Department of Orthopedics, Klinikum rechts der Isar, Technical University Munich, Munich, Germany.
Hospital for Special Surgery, New York, NY, USA.
J Biol Regul Homeost Agents. 2019 Jul-Aug;33(4):1105-1111.

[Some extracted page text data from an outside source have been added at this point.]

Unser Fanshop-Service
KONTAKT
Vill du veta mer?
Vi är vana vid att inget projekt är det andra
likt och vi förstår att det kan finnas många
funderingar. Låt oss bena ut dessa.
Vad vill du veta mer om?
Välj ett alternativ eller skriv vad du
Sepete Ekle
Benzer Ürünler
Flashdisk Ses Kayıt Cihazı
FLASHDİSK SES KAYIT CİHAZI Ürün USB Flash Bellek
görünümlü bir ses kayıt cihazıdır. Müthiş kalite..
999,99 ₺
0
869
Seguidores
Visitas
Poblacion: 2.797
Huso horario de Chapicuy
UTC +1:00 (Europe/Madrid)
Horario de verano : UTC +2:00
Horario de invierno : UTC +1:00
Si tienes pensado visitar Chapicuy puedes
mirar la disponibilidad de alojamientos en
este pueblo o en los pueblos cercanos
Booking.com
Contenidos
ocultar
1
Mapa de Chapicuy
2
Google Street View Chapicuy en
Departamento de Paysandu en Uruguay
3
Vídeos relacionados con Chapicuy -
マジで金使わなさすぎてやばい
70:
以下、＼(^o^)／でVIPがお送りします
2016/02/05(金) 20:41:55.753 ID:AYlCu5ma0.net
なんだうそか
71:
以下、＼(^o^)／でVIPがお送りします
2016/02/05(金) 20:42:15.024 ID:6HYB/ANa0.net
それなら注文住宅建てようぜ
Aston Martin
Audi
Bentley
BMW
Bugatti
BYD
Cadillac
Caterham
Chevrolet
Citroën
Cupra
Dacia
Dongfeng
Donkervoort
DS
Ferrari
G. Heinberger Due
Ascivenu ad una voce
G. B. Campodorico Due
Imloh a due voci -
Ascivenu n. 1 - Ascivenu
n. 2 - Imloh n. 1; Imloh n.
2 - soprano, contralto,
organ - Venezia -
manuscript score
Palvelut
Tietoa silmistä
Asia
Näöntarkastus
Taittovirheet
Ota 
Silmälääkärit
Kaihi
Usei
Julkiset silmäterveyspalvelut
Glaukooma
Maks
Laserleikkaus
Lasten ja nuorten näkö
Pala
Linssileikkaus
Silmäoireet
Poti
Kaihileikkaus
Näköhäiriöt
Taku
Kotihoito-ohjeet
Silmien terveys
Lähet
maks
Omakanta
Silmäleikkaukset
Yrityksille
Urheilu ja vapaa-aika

The adapter protein myeloid differentiation primary response gene 88 (MyD88) links the intracellular domains of interleukin receptors 1 and 18, and most Toll-like receptors (TLRs) to interleukin 1 receptor associated kinase (IRAK) signaling and subsequent NF-κB-mediated transcription. Previous work showed that mice with global deficiency of MyD88 (MyD88) have osteopenic cancellous bone along with a reduction in osteoblastic but also osteoclastic surfaces. To further elucidate the role of MyD88 in bone, we utilized mice with osteoclast-restricted MyD88 expression in bone (MyD88). Bones of MyD88 and wild type (wt) mice were examined by microCT analysis. Mechanical properties of bones were tested by three-point bending, and gene expression measured using quantitative real-time polymerase chain reaction. In MyD88 mice, no osteopenic traits were observed, however, a drastic reduction in geometric parameters was detected. In trabecular bone a loss of connectivity density (-44%, p less than 0.0001) was measured and in cortical bone Imax (-31%, p less than 0.0001), Imin (-20%, p less than 0.001), J (-26%, p less than 0.0001) were reduced. Mechanical testing showed increased load to failure (77%, p less than 0.01) and decreased deflection at failure (-68%, p less than 0.01) of the femur. On the molecular level, relative gene expression analysis showed a (-29%, p less than 0.01) reduction in receptor activator of nuclear factor κ B ligand (RANKL) and no difference in osteoprotegerin (OPG) or RANK. Further, the bone resorption markers cathepsin K (CTSK) and tartrate-resistant acid phosphatase 5 (TRAP) were unchanged. In contrast, the bone formation markers collagen type 1 (COL1A1) and osteocalcin (OC) were decreased by -72% (p less than 0.0001) and -82% (p less than 0.0001), respectively. Together, our data suggests that the function of MyD88 in osteoclasts is sufficient to maintain bone mass, while it fails to preserve bone geometry, likely through dysfunctions in osteoblasts.
衔接蛋白髓样分化初级反应基因 88(MyD88)将白细胞介素受体 1 和 18 的细胞内结构域与白细胞介素 1 受体相关激酶(IRAK)信号转导和随后的 NF-κB 介导的转录联系起来。以前的工作表明,MyD88 全身性缺乏的小鼠(MyD88)的松质骨呈骨质疏松表现,同时成骨细胞和破骨细胞表面减少。为了进一步阐明 MyD88 在骨骼中的作用,我们利用骨骼中破骨细胞特异性表达 MyD88 的小鼠(MyD88)进行研究。使用 microCT 分析检测 MyD88 和野生型(wt)小鼠的骨骼。通过三点弯曲测试来检测骨骼的力学性能,并使用定量实时聚合酶链反应来测量基因表达。在 MyD88 小鼠中,未观察到骨质疏松特征,但检测到几何参数的急剧减少。在小梁骨中,检测到连接密度丧失(-44%,p<0.0001),在皮质骨中,Imax(-31%,p<0.0001)、Imin(-20%,p<0.001)、J(-26%,p<0.0001)减少。力学测试显示股骨的失效负载增加(77%,p<0.01),失效挠度减少(-68%,p<0.01)。在分子水平上,相对基因表达分析显示核因子 κ B 受体激活剂(RANKL)减少(-29%,p<0.01),而骨保护素(OPG)或 RANK 无差异。此外,骨吸收标志物组织蛋白酶 K(CTSK)和抗酒石酸酸性磷酸酶 5(TRAP)没有变化。相反,骨形成标志物胶原 1 型(COL1A1)和骨钙素(OC)分别减少了-72%(p<0.0001)和-82%(p<0.0001)。总之,我们的数据表明,MyD88 在破骨细胞中的功能足以维持骨量,而不能维持骨几何形状,这可能是通过成骨细胞功能障碍引起的。